Problem to solve: What the response needs is every record, repeated verbatim, and no images.

Dataset records:
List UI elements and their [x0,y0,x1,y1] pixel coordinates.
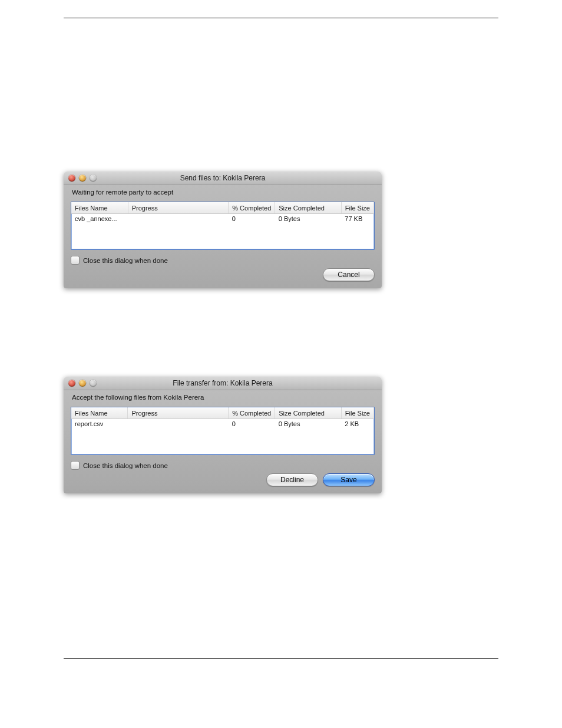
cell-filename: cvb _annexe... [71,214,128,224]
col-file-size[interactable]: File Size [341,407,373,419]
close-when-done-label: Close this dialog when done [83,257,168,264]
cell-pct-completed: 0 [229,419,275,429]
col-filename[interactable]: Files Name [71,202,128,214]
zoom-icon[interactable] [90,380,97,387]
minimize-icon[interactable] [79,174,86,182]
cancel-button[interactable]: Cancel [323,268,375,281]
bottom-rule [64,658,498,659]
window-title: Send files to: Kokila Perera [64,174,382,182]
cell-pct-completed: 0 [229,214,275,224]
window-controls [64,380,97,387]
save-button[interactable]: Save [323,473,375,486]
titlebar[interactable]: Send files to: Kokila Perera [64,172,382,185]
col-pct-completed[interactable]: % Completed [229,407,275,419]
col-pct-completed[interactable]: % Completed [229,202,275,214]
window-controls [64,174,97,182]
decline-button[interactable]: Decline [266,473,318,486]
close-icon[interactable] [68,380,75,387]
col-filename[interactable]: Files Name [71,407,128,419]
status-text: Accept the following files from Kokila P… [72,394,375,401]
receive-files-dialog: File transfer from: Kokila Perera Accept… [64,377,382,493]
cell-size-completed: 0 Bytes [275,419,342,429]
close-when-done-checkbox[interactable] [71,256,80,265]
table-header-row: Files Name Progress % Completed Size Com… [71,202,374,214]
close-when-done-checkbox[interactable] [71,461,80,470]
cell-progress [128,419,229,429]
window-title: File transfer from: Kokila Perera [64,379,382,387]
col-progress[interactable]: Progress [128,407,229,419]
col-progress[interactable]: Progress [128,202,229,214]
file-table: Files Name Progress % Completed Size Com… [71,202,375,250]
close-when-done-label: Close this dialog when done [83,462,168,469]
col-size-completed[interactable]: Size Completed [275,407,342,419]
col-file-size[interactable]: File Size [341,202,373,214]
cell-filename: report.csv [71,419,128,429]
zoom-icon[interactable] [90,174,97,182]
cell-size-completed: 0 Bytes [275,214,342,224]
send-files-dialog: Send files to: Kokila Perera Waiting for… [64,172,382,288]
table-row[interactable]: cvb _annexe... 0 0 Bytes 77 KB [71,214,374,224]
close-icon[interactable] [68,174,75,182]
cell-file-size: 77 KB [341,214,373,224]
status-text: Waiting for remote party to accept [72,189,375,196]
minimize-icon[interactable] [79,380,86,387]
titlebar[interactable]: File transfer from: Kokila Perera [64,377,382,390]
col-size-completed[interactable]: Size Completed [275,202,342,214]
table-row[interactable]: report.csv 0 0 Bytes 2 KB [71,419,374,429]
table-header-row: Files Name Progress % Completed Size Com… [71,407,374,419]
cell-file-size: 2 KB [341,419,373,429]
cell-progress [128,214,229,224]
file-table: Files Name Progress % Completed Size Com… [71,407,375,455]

Answer to the exercise:
List UI elements and their [x0,y0,x1,y1] pixel coordinates.
cell-filename: cvb _annexe... [71,214,128,224]
col-file-size[interactable]: File Size [341,407,373,419]
close-when-done-label: Close this dialog when done [83,257,168,264]
cell-pct-completed: 0 [229,419,275,429]
col-filename[interactable]: Files Name [71,202,128,214]
zoom-icon[interactable] [90,380,97,387]
minimize-icon[interactable] [79,174,86,182]
cancel-button[interactable]: Cancel [323,268,375,281]
bottom-rule [64,658,498,659]
window-title: Send files to: Kokila Perera [64,174,382,182]
cell-pct-completed: 0 [229,214,275,224]
window-controls [64,380,97,387]
save-button[interactable]: Save [323,473,375,486]
titlebar[interactable]: Send files to: Kokila Perera [64,172,382,185]
col-pct-completed[interactable]: % Completed [229,407,275,419]
col-pct-completed[interactable]: % Completed [229,202,275,214]
window-controls [64,174,97,182]
decline-button[interactable]: Decline [266,473,318,486]
close-icon[interactable] [68,380,75,387]
col-filename[interactable]: Files Name [71,407,128,419]
status-text: Accept the following files from Kokila P… [72,394,375,401]
receive-files-dialog: File transfer from: Kokila Perera Accept… [64,377,382,493]
cell-size-completed: 0 Bytes [275,419,342,429]
close-when-done-checkbox[interactable] [71,256,80,265]
table-header-row: Files Name Progress % Completed Size Com… [71,202,374,214]
close-when-done-checkbox[interactable] [71,461,80,470]
cell-progress [128,419,229,429]
window-title: File transfer from: Kokila Perera [64,379,382,387]
col-progress[interactable]: Progress [128,407,229,419]
col-progress[interactable]: Progress [128,202,229,214]
file-table: Files Name Progress % Completed Size Com… [71,202,375,250]
close-when-done-label: Close this dialog when done [83,462,168,469]
col-size-completed[interactable]: Size Completed [275,407,342,419]
col-file-size[interactable]: File Size [341,202,373,214]
cell-filename: report.csv [71,419,128,429]
zoom-icon[interactable] [90,174,97,182]
cell-size-completed: 0 Bytes [275,214,342,224]
send-files-dialog: Send files to: Kokila Perera Waiting for… [64,172,382,288]
table-row[interactable]: cvb _annexe... 0 0 Bytes 77 KB [71,214,374,224]
close-icon[interactable] [68,174,75,182]
cell-file-size: 77 KB [341,214,373,224]
status-text: Waiting for remote party to accept [72,189,375,196]
minimize-icon[interactable] [79,380,86,387]
titlebar[interactable]: File transfer from: Kokila Perera [64,377,382,390]
col-size-completed[interactable]: Size Completed [275,202,342,214]
table-row[interactable]: report.csv 0 0 Bytes 2 KB [71,419,374,429]
table-header-row: Files Name Progress % Completed Size Com… [71,407,374,419]
cell-file-size: 2 KB [341,419,373,429]
cell-progress [128,214,229,224]
file-table: Files Name Progress % Completed Size Com… [71,407,375,455]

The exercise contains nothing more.